Stored records
--------------------
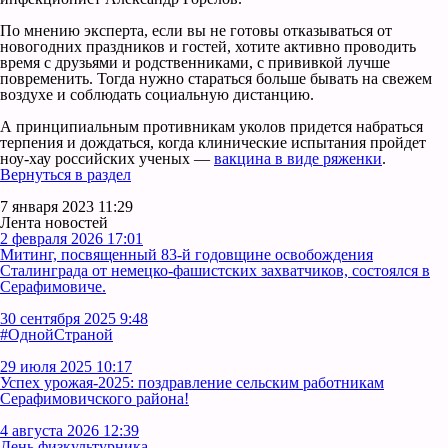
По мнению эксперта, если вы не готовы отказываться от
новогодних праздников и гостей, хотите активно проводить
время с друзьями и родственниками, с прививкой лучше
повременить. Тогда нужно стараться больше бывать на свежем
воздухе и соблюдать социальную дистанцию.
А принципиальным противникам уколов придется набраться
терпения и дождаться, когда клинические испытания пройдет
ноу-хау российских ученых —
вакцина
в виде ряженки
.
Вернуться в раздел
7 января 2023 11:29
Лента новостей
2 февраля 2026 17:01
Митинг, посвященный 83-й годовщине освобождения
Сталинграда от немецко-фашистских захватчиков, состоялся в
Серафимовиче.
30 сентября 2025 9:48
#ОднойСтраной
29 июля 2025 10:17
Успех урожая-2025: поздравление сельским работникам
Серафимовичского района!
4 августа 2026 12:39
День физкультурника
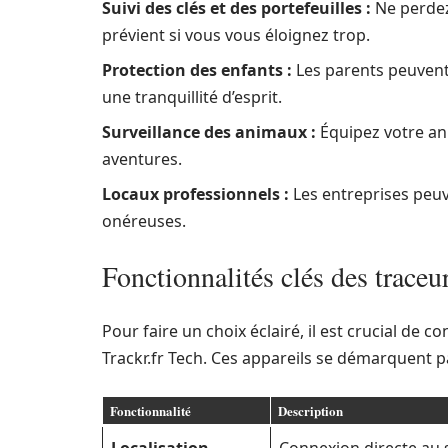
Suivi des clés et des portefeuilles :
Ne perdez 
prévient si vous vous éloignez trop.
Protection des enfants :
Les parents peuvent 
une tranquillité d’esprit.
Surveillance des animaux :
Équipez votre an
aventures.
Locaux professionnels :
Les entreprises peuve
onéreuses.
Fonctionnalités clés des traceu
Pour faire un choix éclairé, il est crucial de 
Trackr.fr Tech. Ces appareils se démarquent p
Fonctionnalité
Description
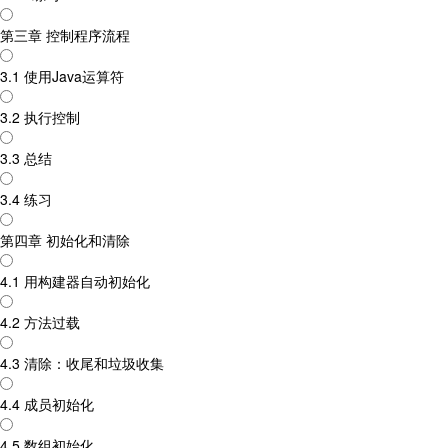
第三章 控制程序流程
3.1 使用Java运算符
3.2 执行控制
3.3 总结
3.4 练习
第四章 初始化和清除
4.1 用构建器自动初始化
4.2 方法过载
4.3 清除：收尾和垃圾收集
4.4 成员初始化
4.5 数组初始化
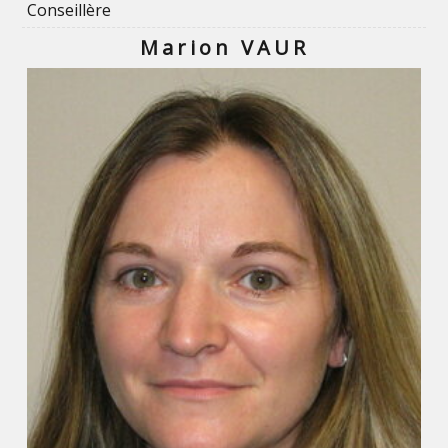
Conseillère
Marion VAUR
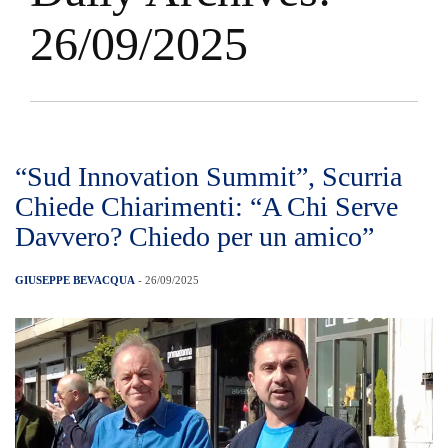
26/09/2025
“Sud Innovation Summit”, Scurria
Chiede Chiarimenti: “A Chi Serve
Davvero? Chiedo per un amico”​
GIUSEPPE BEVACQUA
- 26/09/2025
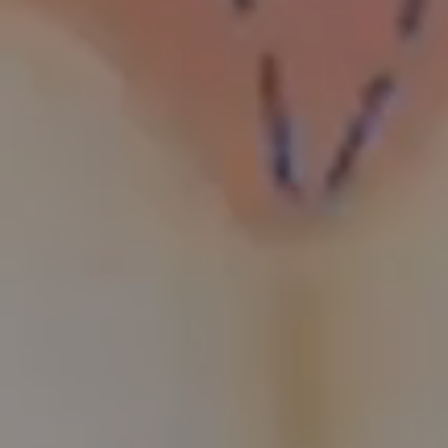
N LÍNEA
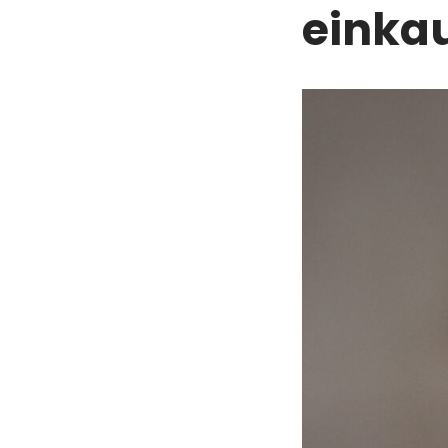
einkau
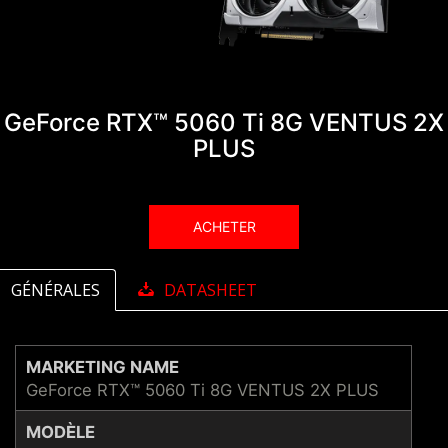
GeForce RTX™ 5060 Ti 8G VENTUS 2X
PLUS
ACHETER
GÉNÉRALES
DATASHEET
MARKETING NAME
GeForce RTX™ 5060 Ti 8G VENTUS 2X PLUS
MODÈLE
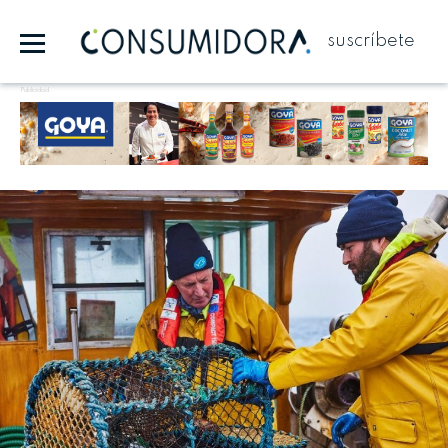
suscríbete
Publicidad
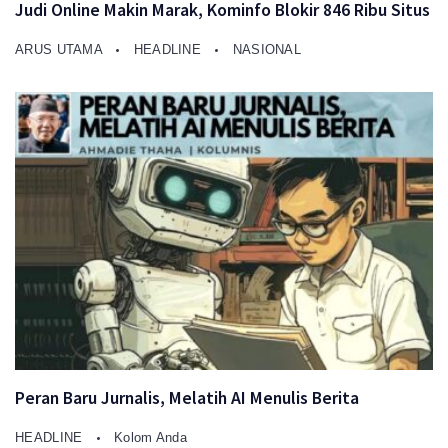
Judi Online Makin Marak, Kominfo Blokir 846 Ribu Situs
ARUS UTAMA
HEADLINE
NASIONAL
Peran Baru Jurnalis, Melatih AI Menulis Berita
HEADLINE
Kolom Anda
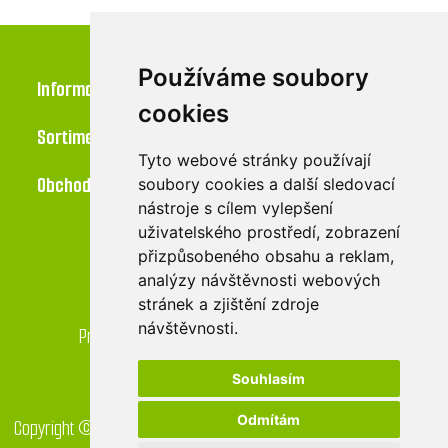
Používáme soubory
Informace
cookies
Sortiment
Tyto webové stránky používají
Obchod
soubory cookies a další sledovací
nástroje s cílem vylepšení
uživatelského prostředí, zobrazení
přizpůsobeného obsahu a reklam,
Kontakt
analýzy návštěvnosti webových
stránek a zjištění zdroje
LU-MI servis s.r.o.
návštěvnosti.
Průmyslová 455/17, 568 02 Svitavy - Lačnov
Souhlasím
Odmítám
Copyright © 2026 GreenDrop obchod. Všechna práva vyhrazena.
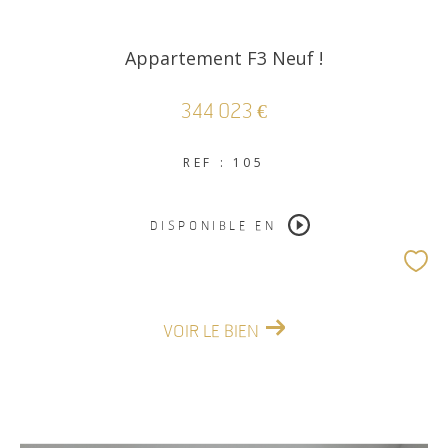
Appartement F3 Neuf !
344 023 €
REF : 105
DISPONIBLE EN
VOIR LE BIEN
--------------------
■ **Exercise prompt**
When you transcribe the entries above, begin at their first line, end with the line containing "uživatelského prostředí, zobrazení", and copy each line exactly without any picture.

■ **Answer area**
По мнению эксперта, если вы не готовы отказываться от
новогодних праздников и гостей, хотите активно проводить
время с друзьями и родственниками, с прививкой лучше
повременить. Тогда нужно стараться больше бывать на свежем
воздухе и соблюдать социальную дистанцию.
А принципиальным противникам уколов придется набраться
терпения и дождаться, когда клинические испытания пройдет
ноу-хау российских ученых —
вакцина
в виде ряженки
.
Вернуться в раздел
7 января 2023 11:29
Лента новостей
2 февраля 2026 17:01
Митинг, посвященный 83-й годовщине освобождения
Сталинграда от немецко-фашистских захватчиков, состоялся в
Серафимовиче.
30 сентября 2025 9:48
#ОднойСтраной
29 июля 2025 10:17
Успех урожая-2025: поздравление сельским работникам
Серафимовичского района!
4 августа 2026 12:39
День физкультурника
Suivi des clés et des portefeuilles :
Ne perdez 
prévient si vous vous éloignez trop.
Protection des enfants :
Les parents peuvent 
une tranquillité d’esprit.
Surveillance des animaux :
Équipez votre an
aventures.
Locaux professionnels :
Les entreprises peuve
onéreuses.
Fonctionnalités clés des traceu
Pour faire un choix éclairé, il est crucial de 
Trackr.fr Tech. Ces appareils se démarquent p
Fonctionnalité
Description
第三章 控制程序流程
3.1 使用Java运算符
3.2 执行控制
3.3 总结
3.4 练习
第四章 初始化和清除
4.1 用构建器自动初始化
4.2 方法过载
4.3 清除：收尾和垃圾收集
4.4 成员初始化
4.5 数组初始化
Conseillère
Marion VAUR
26/09/2025
“Sud Innovation Summit”, Scurria
Chiede Chiarimenti: “A Chi Serve
Davvero? Chiedo per un amico”​
GIUSEPPE BEVACQUA
- 26/09/2025
N LÍNEA
einkau
GeForce RTX™ 5060 Ti 8G VENTUS 2X
PLUS
ACHETER
GÉNÉRALES
DATASHEET
MARKETING NAME
GeForce RTX™ 5060 Ti 8G VENTUS 2X PLUS
MODÈLE
suscríbete
Publicidad
Judi Online Makin Marak, Kominfo Blokir 846 Ribu Situs
ARUS UTAMA
HEADLINE
NASIONAL
Peran Baru Jurnalis, Melatih AI Menulis Berita
HEADLINE
Kolom Anda
Používáme soubory
Informace
cookies
Sortiment
Tyto webové stránky používají
Obchod
soubory cookies a další sledovací
nástroje s cílem vylepšení
uživatelského prostředí, zobrazení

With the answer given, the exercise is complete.